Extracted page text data
==========

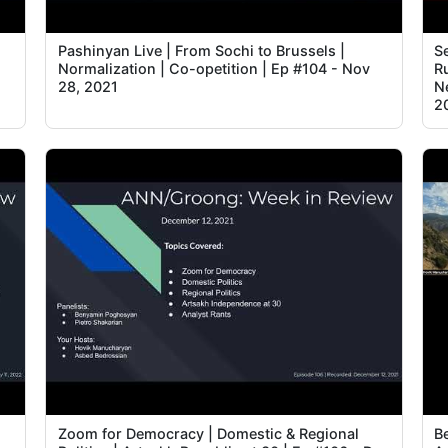
Pashinyan Live | From Sochi to Brussels |
S
Normalization | Co-opetition | Ep #104 - Nov
R
28, 2021
Ne
2
Zoom for Democracy | Domestic & Regional
B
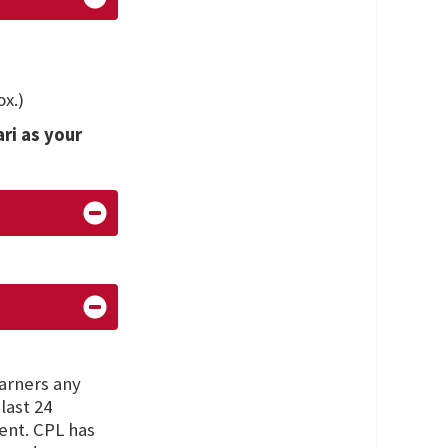
x.)
ari as your
earners any
last 24
ent. CPL has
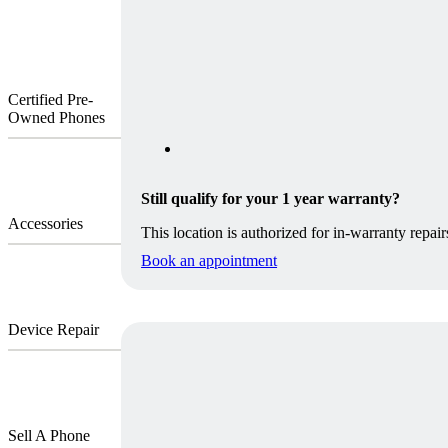
Certified Pre-
Owned Phones
Still qualify for your 1 year warranty?
Accessories
This location is authorized for in-warranty repair
Book an appointment
Device Repair
Sell A Phone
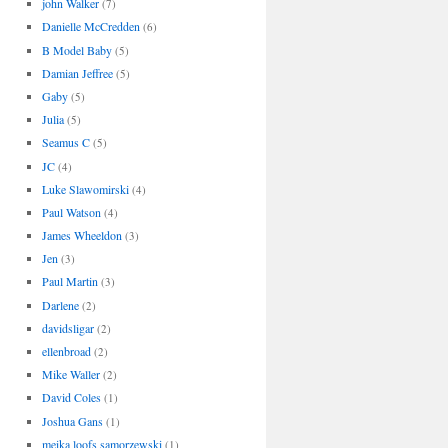
john Walker
(7)
Danielle McCredden
(6)
B Model Baby
(5)
Damian Jeffree
(5)
Gaby
(5)
Julia
(5)
Seamus C
(5)
JC
(4)
Luke Slawomirski
(4)
Paul Watson
(4)
James Wheeldon
(3)
Jen
(3)
Paul Martin
(3)
Darlene
(2)
davidsligar
(2)
ellenbroad
(2)
Mike Waller
(2)
David Coles
(1)
Joshua Gans
(1)
meika loofs samorzewski
(1)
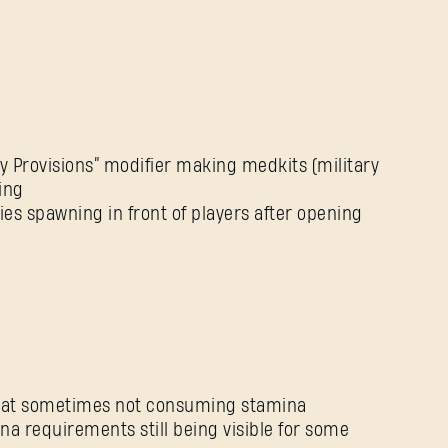
Forgot Password?
SUBMIT
ty Provisions” modifier making medkits (military
ing
ies spawning in front of players after opening
New to Dying Light Outpost?
Create an account
.
mbat sometimes not consuming stamina
na requirements still being visible for some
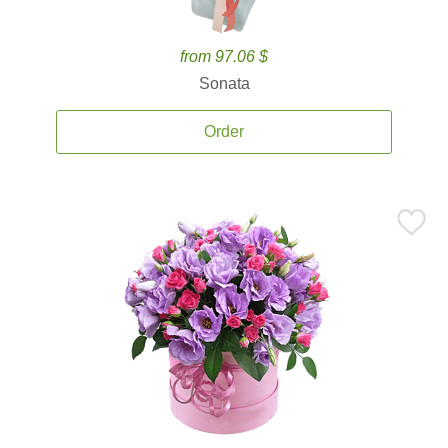
from 97.06 $
Sonata
Order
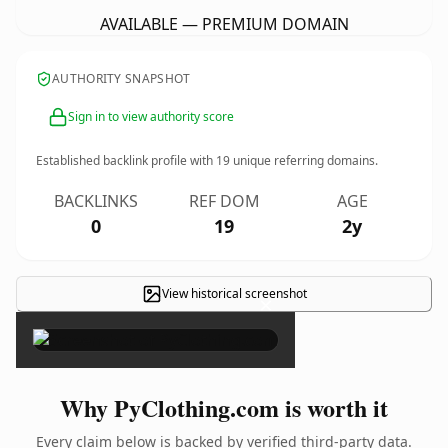
AVAILABLE — PREMIUM DOMAIN
AUTHORITY SNAPSHOT
Sign in to view authority score
Established backlink profile with
19
unique referring domains.
BACKLINKS
REF DOM
AGE
0
19
2y
View historical screenshot
×
Why PyClothing.com is worth it
Every claim below is backed by verified third-party data.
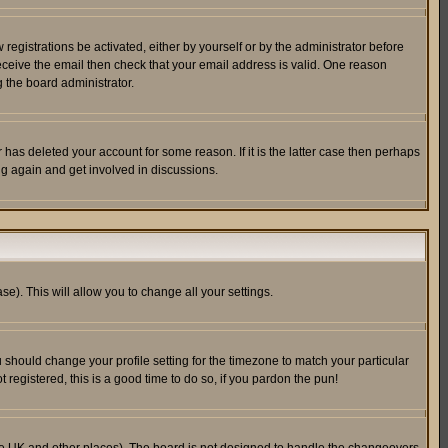
egistrations be activated, either by yourself or by the administrator before
receive the email then check that your email address is valid. One reason
 the board administrator.
has deleted your account for some reason. If it is the latter case then perhaps
ng again and get involved in discussions.
se). This will allow you to change all your settings.
u should change your profile setting for the timezone to match your particular
 registered, this is a good time to do so, if you pardon the pun!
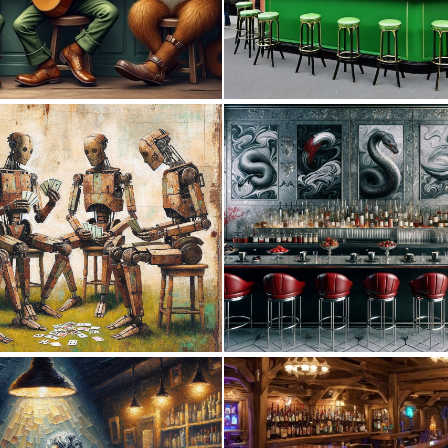
0
19
1
56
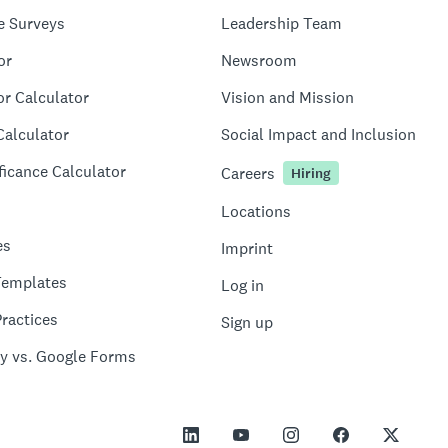
e Surveys
Leadership Team
or
Newsroom
or Calculator
Vision and Mission
Calculator
Social Impact and Inclusion
ficance Calculator
Careers
Hiring
Locations
es
Imprint
Templates
Log in
ractices
Sign up
y vs. Google Forms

==========

> [Brief]:
In the records above, find each line with the word "account" and copy it.

> [Answer space]:
Create an account
has deleted your account for some reason. If it is the latter case then perhaps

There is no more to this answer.